1. Capturing Speech Input:
It starts with the user interface. A microphone picks up audio as a waveform.
This waveform is unique to each speaker. It includes noise, distortions, and other features. Captured audio first goes through a process called analog-to-digital conversion. This changes it into a digital signal. This prepares the audio for further processing.
2. Audio Signal Processing:
Before the audio can be fed into a model, it must be cleaned and structured. Signal processing applies several transformations:
- Noise Reduction: Filtering algorithms reduce ambient noise and enhance the speaker's voice.
- Framing: The audio signal is split into smaller frames, usually lasting 20 to 40 milliseconds.
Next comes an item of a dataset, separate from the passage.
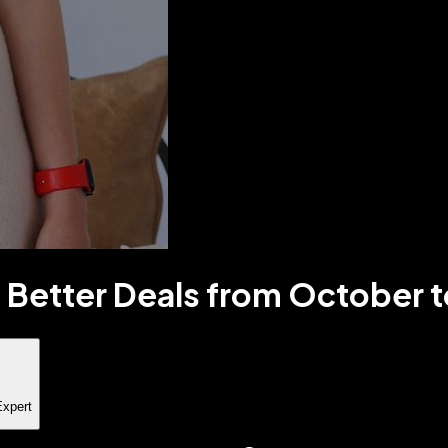
 Better Deals from October t
Expert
This helps the model process the data more easily.
- Windowing and Overlapping: Overlapping windows smoothen transitions between frames to avoid abrupt changes in analysis, providing continuity for the model.
3. Feature Extraction:
Once processed, the model performs feature extraction, translating audio into a format that machines understand. Techniques like Mel-Frequency Cepstral Coefficients (MFCC) and Spectrograms help turn audio waveforms into visual images. These images show frequency and amplitude. The features extracted often include:
- Frequency: Determines pitch changes.
- Energy: Captures volume or loudness.
- Temporal Patterns: Maps out rhythm and emphasis in speech.
4. Acoustic Model:
The acoustic model is usually a deep learning model. It can be a Convolutional Neural Network (CNN) or a Recurrent Neural Network (RNN). This model processes features to identify phonemes, which are the smallest sound units. In a hybrid STT model, acoustic models mix traditional Hidden Markov Models (HMM) with neural networks. This combination improves phoneme prediction accuracy and processing efficiency. The model produces probability scores for each phoneme in the context of the language.
5. Phoneme Mapping:
The system then maps phonemes to actual words. This step uses a dictionary or lexicon to convert recognized phonemes into valid word candidates. Hybrid models utilize both rule-based approaches and statistical mapping to increase word prediction accuracy. The system also applies context-based constraints, eliminating improbable word combinations.
6. Language Model:
The language model (LM) refines the output by adding semantic and syntactic context. Utilizing N-grams, Recurrent Neural Networks (RNNs), or Transformer models, the LM considers sentence structure, grammar, and context, enabling it to resolve homophones and contextual word choices (e.g., “their” vs. “there”). This step is critical for applications like real-time translation and voice-activated commands, where context ensures coherence.
7. Decoding:
During decoding, the model combines outputs from the acoustic and language models. The model uses algorithms like the Viterbi algorithm or beam search. These help it find the best word sequences to create a clear sentence. Decoding is optimized to minimize latency, especially in real-time applications where low delay is essential.
8. Text Output & Error Correction:
After decoding, the raw text output may still contain minor errors. An error correction model or post-processing algorithm performs spell-checking, grammar correction, and contextual adjustments. This phase may use training data on common mistakes. This includes things like speaker accents and phrases that are often misheard. The goal is to improve the transcription.
9. Final Text Output:
The final output is the fully transcribed, error corrected text. This text can now be used in downstream applications, whether for subtitles, virtual assistant responses, or voice commands.